Meist sind Gäste freundlich - unfreundliche gibt es aber auch
SWR1: Was erzählen denn ihre Azubis? Benehmen sich die deutschen Touristen?
Markus Wolf: Größtenteils läuft das rund. Die meisten Gäste sind sehr freundlich und wertschätzend. Das muss man auf jeden Fall sagen. Es gibt natürlich Situationen, in denen vergessen wird, dass auf der anderen Seite ebenfalls Menschen arbeiten.
SWR1: Was passiert da zum Beispiel?
Wolf: Häufig wird Frust über Dinge, die Azubis gar nicht beeinflussen können, an ihnen ausgelassen: verspätete Flüge oder eine Baustelle in der Gegend. Oder auch, dass es mal regnet. Das Hotelteam kann viel lösen, aber so etwas halt nicht.
SWR1: Wie sollen die Hotel-Auszubildenden mit Touristen umgehen, wenn einer richtig loslegt?
Wolf: Also grundsätzlich sollen sie die emotionale Intelligenz schulen. Das bringe ich denen natürlich in der Schule bei. Wir vermitteln unseren Azubis, dass Gastfreundschaft mehr als ein freundliches Lächeln ist.
Coaching für Pannen und Probleme im Hotel
Die Gäste reisen nicht immer mit der besten Urlaubslaune an. Das erleben die Azubis hier an der Costa del Sol, in Malaga. Hier findet die duale Ausbildung in den großen, internationalen Hotels statt. In der Schule üben wir verschiedene Szenarien in Rollenspielen. Zum Beispiel überbuchte Zimmer. Oder auch, wenn sich Gäste über die Temperatur vom Meer beschweren.

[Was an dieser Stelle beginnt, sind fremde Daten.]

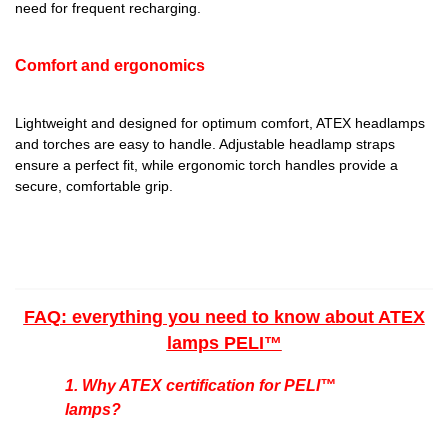
need for frequent recharging.
Comfort and ergonomics
Lightweight and designed for optimum comfort, ATEX headlamps
and torches are easy to handle. Adjustable headlamp straps
ensure a perfect fit, while ergonomic torch handles provide a
secure, comfortable grip.
FAQ: everything you need to know about ATEX
lamps PELI™
1. Why ATEX certification for
PELI™
lamps?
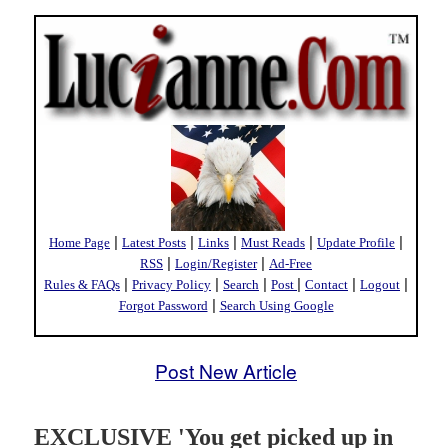
|
|
|
|
|
Home Page
Latest Posts
Links
Must Reads
Update Profile
|
|
RSS
Login/Register
Ad-Free
|
|
|
|
|
|
Rules & FAQs
Privacy Policy
Search
Post
Contact
Logout
|
Forgot Password
Search Using Google
Post New Article
EXCLUSIVE 'You get picked up in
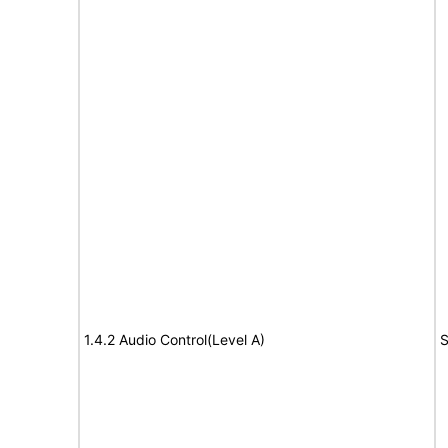
1.4.2 Audio Control(Level A)
S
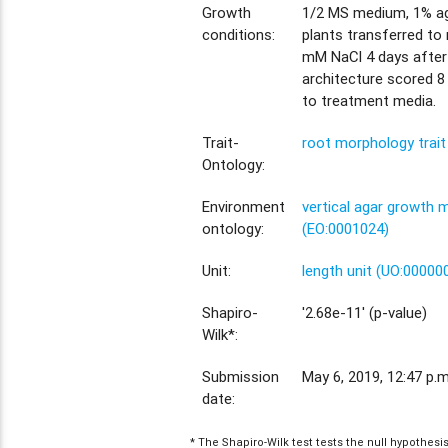
Growth
1/2 MS medium, 1% aga
conditions:
plants transferred to
mM NaCl 4 days after
architecture scored 8
to treatment media.
Trait-
root morphology trai
Ontology:
Environment
vertical agar growth
ontology:
(EO:0001024)
Unit:
length unit (UO:00000
Shapiro-
'2.68e-11' (p-value)
Wilk*:
Submission
May 6, 2019, 12:47 p.m
date:
* The Shapiro-Wilk test tests the null hypothes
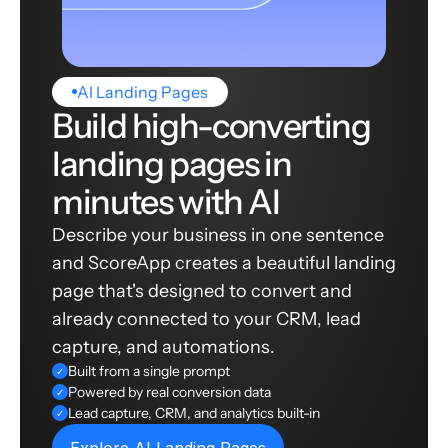
AI Landing Pages
Build high-converting
landing pages in
minutes with AI
Describe your business in one sentence
and ScoreApp creates a beautiful landing
page that's designed to convert and
already connected to your CRM, lead
capture, and automations.
Built from a single prompt
✓
Powered by real conversion data
✓
Lead capture, CRM, and analytics built-in
✓
Explore AI Landing Pages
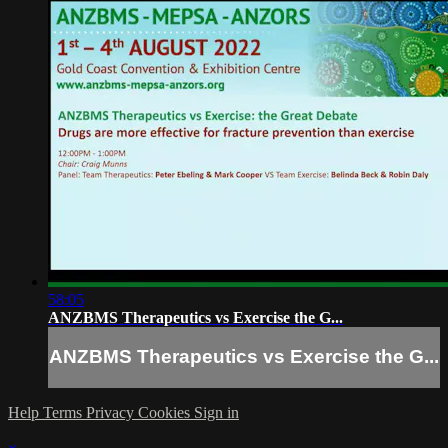
58:05
ANZBMS Therapeutics vs Exercise the G...
ANZBMS Therapeutics vs Exercise the G...
Help
Terms
Privacy
Cookies
Sign in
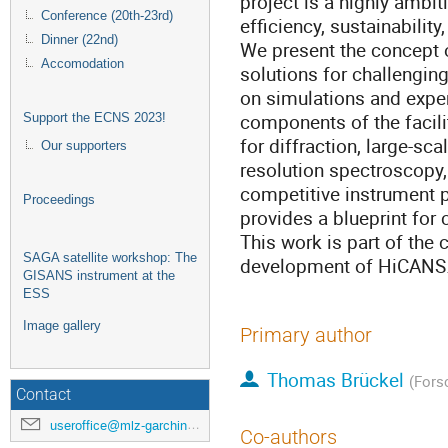
project is a highly ambi
Conference (20th-23rd)
efficiency, sustainability,
Dinner (22nd)
We present the concept o
Accomodation
solutions for challengin
on simulations and exper
components of the facili
Support the ECNS 2023!
for diffraction, large-sca
Our supporters
resolution spectroscopy,
competitive instrument 
Proceedings
provides a blueprint for c
This work is part of the
SAGA satellite workshop: The
development of HiCANS
GISANS instrument at the
ESS
Image gallery
Primary author
Thomas Brückel
(Fors
Contact
useroffice@mlz-garching.de
Co-authors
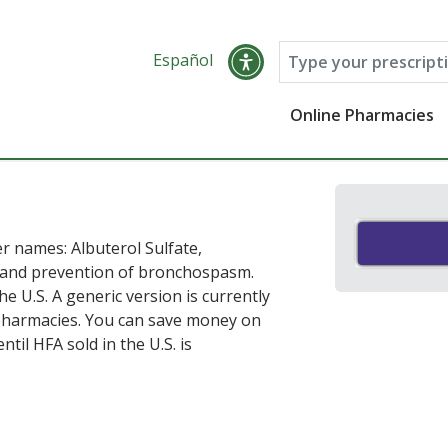
Español
Online Pharmacies
r names: Albuterol Sulfate,
t and prevention of bronchospasm.
he U.S. A generic version is currently
e pharmacies. You can save money on
til HFA sold in the U.S. is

Wir vermitteln unseren Azubis, dass Gastfreundschaft mehr als ein freundliches Lächeln ist.
Ich übe mit den Auszubildenden, dass sie sich immer professionell verhalten. Aber ohne die eigene Persönlichkeit an der Garderobe abzugeben. Also immer authentisch bleiben, freundlich bleiben, aktiv zuhören und immer ein bisschen lösungsorientiert handeln.
SWR1: Schaffen die Auszubildenden das?
Wolf: Mit den über 300 Tagen Sonne hier an der Costa del Sol, sind die Azubis grundsätzlich vom Gemüt her schon sehr gelassen. Sie sind positiv gestimmt und nicht so gestresst wie der ein oder andere Gast. Mit Humor schaffen sie es meistens, die Konflikte zu lösen. Immer ein Lächeln haben die parat. Und dann ist meistens alles gut.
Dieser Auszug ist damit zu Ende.